|Description:||This illustration depicts a three-dimensional (3D) computer-generated image of a number of drug-resistant Neisseria gonorrhoeae diplococcal bacteria. Note that extending from the organisms’ exterior were type IV pili, or hair-like appendages, which in this case, are used to promote motility for these bacteria, and improve surface adherence. The artistic recreation was based upon scanning electron microscopic (SEM) imagery.|
Neisseria gonorrhoeae causes gonorrhea, a sexually transmitted disease that can result in discharge and inflammation at the urethra, cervix, pharynx, or rectum.
N. gonorrhoeae is showing resistance to antibiotics usually used to treat it.
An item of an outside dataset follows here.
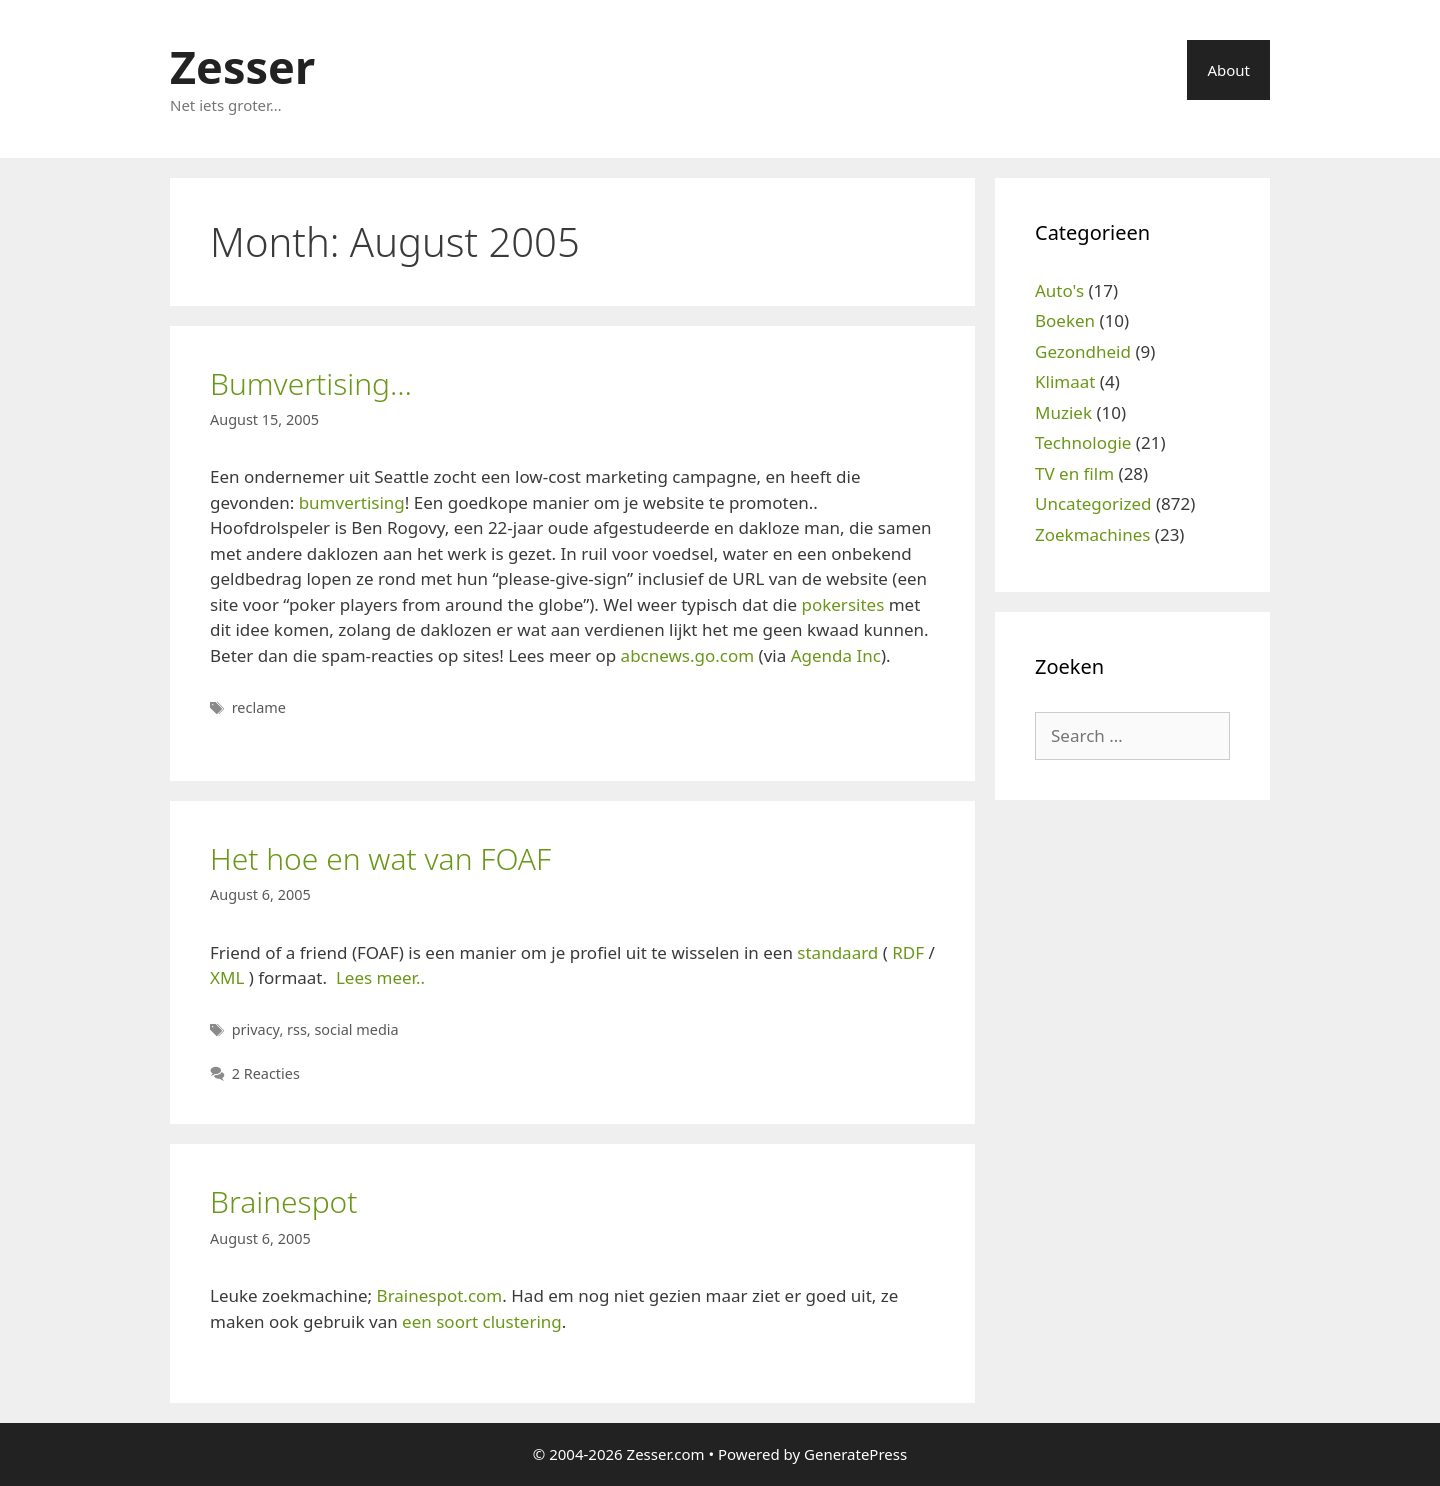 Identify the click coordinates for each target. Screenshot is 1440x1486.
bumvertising (352, 502)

These drugs include: cefixime (an oral cephalosporin), ceftriaxone (an injectable cephalosporin), azithromycin, tetracycline.
Gonorrhea is the second most commonly reported notifiable infection in the United States, and is easily transmitted. It causes severe reproductive complications and disproportionately affects sexual, racial, and ethnic minorities. Gonorrhea control relies on prompt identification and treatment of infected persons and their sex partners. Because some drugs are less effective in treating gonorrhea, CDC recently updated its treatment guidelines to slow the emergence of drug resistance. CDC now recommends only ceftriaxone plus either azithromycin or doxycycline as first-line treatment for gonorrhea. The emergence of cephalosporin resistance, especially ceftriaxone resistance, would greatly limit treatment options and could cripple gonorrhea control efforts.